■ INFORMATION GIVEN:
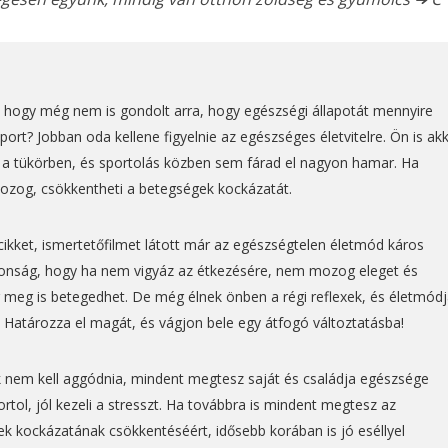
, hogy még nem is gondolt arra, hogy egészségi állapotát mennyire
ort? Jobban oda kellene figyelnie az egészséges életvitelre. Ön is ak
t a tükörben, és sportolás közben sem fárad el nagyon hamar. Ha
mozog, csökkentheti a betegségek kockázatát.
cikket, ismertetőfilmet látott már az egészségtelen életmód káros
donság, hogy ha nem vigyáz az étkezésére, nem mozog eleget és
 meg is betegedhet. De még élnek önben a régi reflexek, és életmódj
 Határozza el magát, és vágjon bele egy átfogó változtatásba!
 nem kell aggódnia, mindent megtesz saját és családja egészsége
rtol, jól kezeli a stresszt. Ha továbbra is mindent megtesz az
k kockázatának csökkentéséért, idősebb korában is jó eséllyel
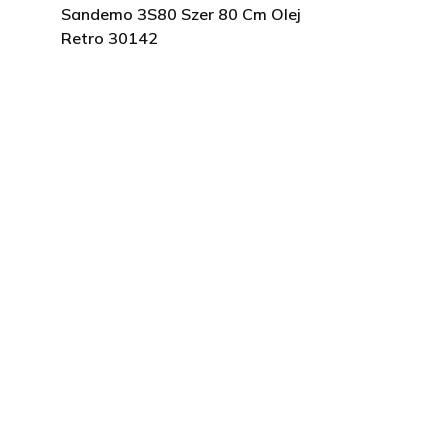
Sandemo 3S80 Szer 80 Cm Olej
Retro 30142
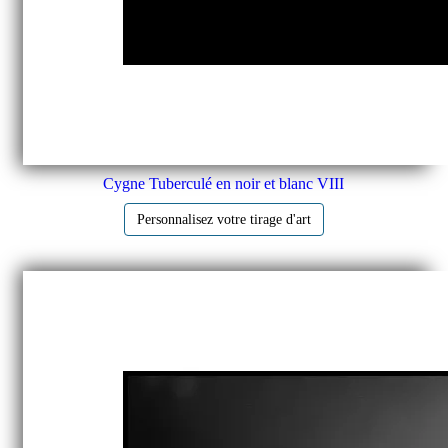
Cygne Tuberculé en noir et blanc VIII
Personnalisez votre tirage d'art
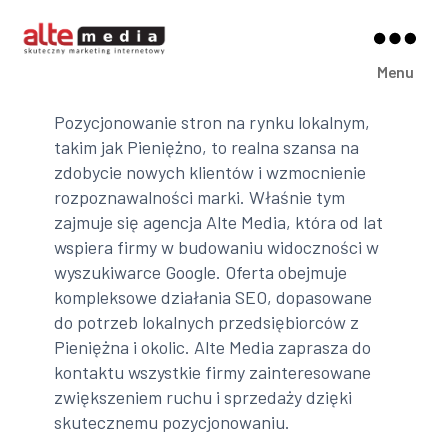
Alte
Menu
Media
Pozycjonowanie stron na rynku lokalnym,
takim jak Pieniężno, to realna szansa na
zdobycie nowych klientów i wzmocnienie
rozpoznawalności marki. Właśnie tym
zajmuje się agencja Alte Media, która od lat
wspiera firmy w budowaniu widoczności w
wyszukiwarce Google. Oferta obejmuje
kompleksowe działania SEO, dopasowane
do potrzeb lokalnych przedsiębiorców z
Pieniężna i okolic. Alte Media zaprasza do
kontaktu wszystkie firmy zainteresowane
zwiększeniem ruchu i sprzedaży dzięki
skutecznemu pozycjonowaniu.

■ ASSIGNMENT:
From the line that holds "wspiera firmy w budowaniu widoczności w" to the last line of the records above, print each line exactly. Add nothing else.

■ WRITTEN SOLUTION:
wspiera firmy w budowaniu widoczności w
wyszukiwarce Google. Oferta obejmuje
kompleksowe działania SEO, dopasowane
do potrzeb lokalnych przedsiębiorców z
Pieniężna i okolic. Alte Media zaprasza do
kontaktu wszystkie firmy zainteresowane
zwiększeniem ruchu i sprzedaży dzięki
skutecznemu pozycjonowaniu.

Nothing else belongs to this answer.